On Saturday, 17 August 2013 at 00:53:39 UTC, luminousone wrote:
You can't mix cpu and gpu code, they must be separate.
H'okay, let's be clear here. When you say 'mix CPU and GPU code',
you mean you can't mix them physically in the compiled executable
for all currently extant cases. They aren't the same. I agree
with that. That said, this doesn't preclude having CUDA-like
behavior where small functions could be written that don't
violate the constraints of GPU code and simultaneously has
semantics that could be executed on the CPU, and where such small
functions are then allowed to be called from both CPU and GPU
code.
However this still has problems of the cpu having to generate
CPU code from the contents of gpu{} code blocks, as the GPU is
unable to allocate memory, so for example ,
gpu{
auto resultGPU = dot(c, cGPU);
}
likely either won't work, or generates an array allocation in
cpu code before the gpu block is otherwise ran.
I wouldn't be so negative with the 'won't work' bit, 'cuz frankly
the 'or' you wrote there is semantically like what OpenCL and
CUDA do anyway.
Also how does that dot product function know the correct index
range to run on?, are we assuming it knows based on the length
of a?, while the syntax,
c[] = a[] * b[];
is safe for this sort of call, a function is less safe todo
this with, with function calls the range needs to be told to
the function, and you would call this function without the
gpu{} block as the function itself is marked.
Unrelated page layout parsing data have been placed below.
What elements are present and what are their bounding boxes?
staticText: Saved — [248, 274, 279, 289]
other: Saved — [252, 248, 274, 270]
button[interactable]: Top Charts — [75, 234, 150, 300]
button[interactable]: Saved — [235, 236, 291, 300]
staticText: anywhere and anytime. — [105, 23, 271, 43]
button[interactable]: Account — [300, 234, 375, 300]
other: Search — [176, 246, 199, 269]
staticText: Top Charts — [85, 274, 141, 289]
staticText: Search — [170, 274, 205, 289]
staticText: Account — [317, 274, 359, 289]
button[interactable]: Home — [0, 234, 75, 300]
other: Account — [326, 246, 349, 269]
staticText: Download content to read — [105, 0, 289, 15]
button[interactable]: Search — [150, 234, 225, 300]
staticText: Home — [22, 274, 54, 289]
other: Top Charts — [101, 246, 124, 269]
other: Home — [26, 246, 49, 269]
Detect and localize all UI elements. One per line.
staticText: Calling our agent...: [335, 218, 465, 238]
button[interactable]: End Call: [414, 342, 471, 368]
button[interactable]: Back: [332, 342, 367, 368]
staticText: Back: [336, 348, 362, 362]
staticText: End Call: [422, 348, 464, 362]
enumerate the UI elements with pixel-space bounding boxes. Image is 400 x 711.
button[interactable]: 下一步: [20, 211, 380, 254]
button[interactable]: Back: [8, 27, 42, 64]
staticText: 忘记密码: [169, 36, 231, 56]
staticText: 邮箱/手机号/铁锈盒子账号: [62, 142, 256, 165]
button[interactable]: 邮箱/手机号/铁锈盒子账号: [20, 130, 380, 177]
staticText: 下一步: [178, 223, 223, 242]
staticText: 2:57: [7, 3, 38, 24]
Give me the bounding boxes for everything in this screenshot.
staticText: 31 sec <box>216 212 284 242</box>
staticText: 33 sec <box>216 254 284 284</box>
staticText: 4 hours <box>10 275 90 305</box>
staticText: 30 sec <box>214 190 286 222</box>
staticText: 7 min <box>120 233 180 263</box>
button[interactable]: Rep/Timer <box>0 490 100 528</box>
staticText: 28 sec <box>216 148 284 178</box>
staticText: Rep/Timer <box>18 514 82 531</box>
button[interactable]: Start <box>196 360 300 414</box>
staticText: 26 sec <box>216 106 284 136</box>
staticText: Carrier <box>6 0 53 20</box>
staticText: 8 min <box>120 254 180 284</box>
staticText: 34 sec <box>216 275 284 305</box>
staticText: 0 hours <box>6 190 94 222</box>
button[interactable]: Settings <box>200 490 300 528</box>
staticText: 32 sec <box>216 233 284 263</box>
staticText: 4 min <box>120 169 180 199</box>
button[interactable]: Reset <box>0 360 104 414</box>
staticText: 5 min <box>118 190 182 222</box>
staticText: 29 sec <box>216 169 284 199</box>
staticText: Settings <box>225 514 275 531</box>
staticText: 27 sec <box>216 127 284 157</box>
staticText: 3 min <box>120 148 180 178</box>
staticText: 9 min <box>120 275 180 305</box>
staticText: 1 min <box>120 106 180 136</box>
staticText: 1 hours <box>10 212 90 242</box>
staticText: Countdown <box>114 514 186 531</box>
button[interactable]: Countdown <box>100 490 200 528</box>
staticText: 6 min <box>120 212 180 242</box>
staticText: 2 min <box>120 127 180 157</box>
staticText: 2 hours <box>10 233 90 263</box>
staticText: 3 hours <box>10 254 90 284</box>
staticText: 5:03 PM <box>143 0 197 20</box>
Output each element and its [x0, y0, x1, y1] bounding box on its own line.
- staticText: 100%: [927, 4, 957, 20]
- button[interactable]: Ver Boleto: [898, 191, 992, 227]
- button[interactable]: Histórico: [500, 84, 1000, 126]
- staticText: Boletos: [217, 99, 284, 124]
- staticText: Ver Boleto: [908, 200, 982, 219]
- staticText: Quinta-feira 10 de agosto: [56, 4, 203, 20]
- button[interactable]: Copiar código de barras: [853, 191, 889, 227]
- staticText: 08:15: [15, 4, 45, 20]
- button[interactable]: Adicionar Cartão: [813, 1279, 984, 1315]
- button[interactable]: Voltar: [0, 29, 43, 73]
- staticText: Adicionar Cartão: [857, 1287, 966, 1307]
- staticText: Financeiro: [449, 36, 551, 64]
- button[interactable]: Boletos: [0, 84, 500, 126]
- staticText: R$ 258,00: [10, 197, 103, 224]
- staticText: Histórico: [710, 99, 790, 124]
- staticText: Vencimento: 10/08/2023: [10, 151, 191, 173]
auto resultGPU = dot$(0 ..
returnLesser(cGPU.length,dGPU.length))(cGPU, dGPU);
I think it was mentioned earlier that there should be, much like
in OpenCL or CUDA, builtins or otherwise available symbols for
getting the global identifier of each work-item, the work-group
size, global size, etc.
Remember with gpu's you don't send instructions, you send whole
programs, and the whole program must finish before you can move
onto the next cpu instruction.
I disagree with the assumption that the CPU must wait for the GPU
while the GPU is executing. Perhaps by default the behavior could
be helpful for sequencing global memory in the GPU with CPU
operations, but it's not a necessary behavior (see OpenCL and
it's, in my opinion, really nice queuing mechanism).
=== Another thing...
I'm with luminousone's suggestion for some manner of function
attribute, to the tune of several metric tonnes of chimes. Wind
chimes. I'm supporting this suggestion with at least a metric
tonne of wind chimes.
*This* (and some small number of helpers), rather than
straight-up dumping a new keyword and block type into the
language. I really don't think D *needs* to have this any lower
level than a library based solution, because it already has the
tools to make it ridiculously more convenient than C/C++ (not
necessarily as much as CUDA's totally separate program nvcc does,
but a huge amount).
ex.
@kernel auto myFun(BufferT)(BufferT glbmem)
{
// brings in the kernel keywords and whatnot depending
__FUNCTION__
// (because mixins eval where they're mixed in)
mixin KernelDefs;
// ^ and that's just about all the syntactic noise, the rest
uses mixed-in
// keywords and the glbmem object to define several
expressions that
// effectively record the operations to be performed into the
return type
// assignment into global memory recovers the expression type
in the glbmem.
glbmem[glbid] += 4;
// This assigns the *expression* glbmem[glbid] to val.
auto val = glbmem[glbid];
// Ignoring that this has a data race, this exemplifies
recapturing the
// expression 'val' (glbmem[glbid]) in glbmem[glbid+1].
glbmem[glbid+1] = val;
return glbmem; ///< I lied about the syntactic noise. This is
the last bit.
}
Now if you want to, you can at runtime create an OpenCL-code
string (for example) by passing a heavily metaprogrammed type in
as BufferT. The call ends up looking like this:
auto promisedFutureResult = Gpu.call!myFun(buffer);
The kernel compilation (assuming OpenCL) is memoized, and the
promisedFutureResult is some asynchronous object that implements
concurrent programming's future (or something to that extent).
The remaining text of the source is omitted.